Personal information
- Full name: Andrew Miller Aikman
- Born: 9 April 1885 Galashiels, Selkirkshire, Scotland
- Died: 14 April 1959 (aged 74) Galashiels, Selkirkshire, Scotland
- Batting: Right-handed
- Role: Wicket-keeper

Domestic team information
- 1921: Scotland

Career statistics
| Competition | First-class |
| Matches | 1 |
| Runs scored | 1 |
| Batting average | 1.00 |
| 100s/50s | –/– |
| Top score | 1 |
| Catches/stumpings | –/– |
- Source: Cricinfo, 23 June 2022

= Andrew Aikman =

Scottish cricketer

Andrew Miller Aikman (9 April 1885 — 14 April 1959) was a Scottish first-class cricketer.

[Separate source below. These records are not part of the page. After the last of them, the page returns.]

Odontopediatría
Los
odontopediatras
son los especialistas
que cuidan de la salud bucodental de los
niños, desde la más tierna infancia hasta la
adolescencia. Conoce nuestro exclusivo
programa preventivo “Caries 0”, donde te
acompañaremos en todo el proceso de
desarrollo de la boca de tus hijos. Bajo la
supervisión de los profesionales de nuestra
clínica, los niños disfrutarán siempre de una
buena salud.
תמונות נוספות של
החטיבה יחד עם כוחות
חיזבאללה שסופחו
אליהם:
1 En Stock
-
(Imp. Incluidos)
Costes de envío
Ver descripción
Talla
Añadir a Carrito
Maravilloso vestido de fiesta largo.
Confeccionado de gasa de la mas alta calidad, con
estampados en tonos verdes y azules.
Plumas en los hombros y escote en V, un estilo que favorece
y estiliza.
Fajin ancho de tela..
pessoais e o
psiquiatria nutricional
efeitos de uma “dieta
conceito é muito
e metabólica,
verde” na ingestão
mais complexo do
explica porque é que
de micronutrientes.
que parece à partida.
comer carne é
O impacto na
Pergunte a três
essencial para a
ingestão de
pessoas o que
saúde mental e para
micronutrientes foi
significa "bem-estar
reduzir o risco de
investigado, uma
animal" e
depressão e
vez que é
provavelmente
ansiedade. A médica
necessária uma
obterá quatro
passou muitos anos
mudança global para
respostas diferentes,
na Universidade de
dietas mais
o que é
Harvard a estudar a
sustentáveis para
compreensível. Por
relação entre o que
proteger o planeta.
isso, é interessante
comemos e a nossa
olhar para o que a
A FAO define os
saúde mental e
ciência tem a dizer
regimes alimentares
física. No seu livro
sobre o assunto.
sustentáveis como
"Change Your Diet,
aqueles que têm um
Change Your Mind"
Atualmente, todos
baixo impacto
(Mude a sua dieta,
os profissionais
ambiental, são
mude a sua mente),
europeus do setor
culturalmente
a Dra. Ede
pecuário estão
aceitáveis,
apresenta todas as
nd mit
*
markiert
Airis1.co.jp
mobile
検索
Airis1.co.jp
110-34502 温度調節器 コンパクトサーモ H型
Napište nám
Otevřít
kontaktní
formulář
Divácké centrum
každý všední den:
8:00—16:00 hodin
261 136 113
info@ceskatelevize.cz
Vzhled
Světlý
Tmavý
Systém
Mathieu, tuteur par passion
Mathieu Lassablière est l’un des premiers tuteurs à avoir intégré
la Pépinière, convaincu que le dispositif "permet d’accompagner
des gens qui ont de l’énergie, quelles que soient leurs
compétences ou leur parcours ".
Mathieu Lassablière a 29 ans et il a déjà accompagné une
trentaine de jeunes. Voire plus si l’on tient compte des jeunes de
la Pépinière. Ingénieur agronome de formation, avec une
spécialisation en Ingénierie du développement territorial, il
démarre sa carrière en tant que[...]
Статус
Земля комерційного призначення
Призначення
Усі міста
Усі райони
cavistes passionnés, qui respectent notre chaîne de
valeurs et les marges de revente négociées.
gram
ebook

Aikman was born at Galashiels in April 1885. During the First World War he served as a seaman in the Royal Navy. Following the war, Aikman played one first-class cricket match as a wicket-keeper for Scotland against Ireland at Dublin in 1921. Batting once in the match, he was dismissed for a single run in the Scotland first innings by William Harrington. In club cricket he played for Gala Cricket Club, and by profession he was a commercial traveller in textiles. Aikman died at Galashiels in April 1959.